• [Aim of the task]:
Word for word, return every record.

• [Given records]:
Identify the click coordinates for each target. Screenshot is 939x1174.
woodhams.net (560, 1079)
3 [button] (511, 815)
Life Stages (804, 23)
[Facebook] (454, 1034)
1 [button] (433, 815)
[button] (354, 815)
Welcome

• [Written solution]:
Identify the click coordinates for each target. Screenshot is 939x1174.
woodhams.net (560, 1079)
3 [button] (511, 815)
Life Stages (804, 23)
[Facebook] (454, 1034)
1 [button] (433, 815)
[button] (354, 815)
Welcome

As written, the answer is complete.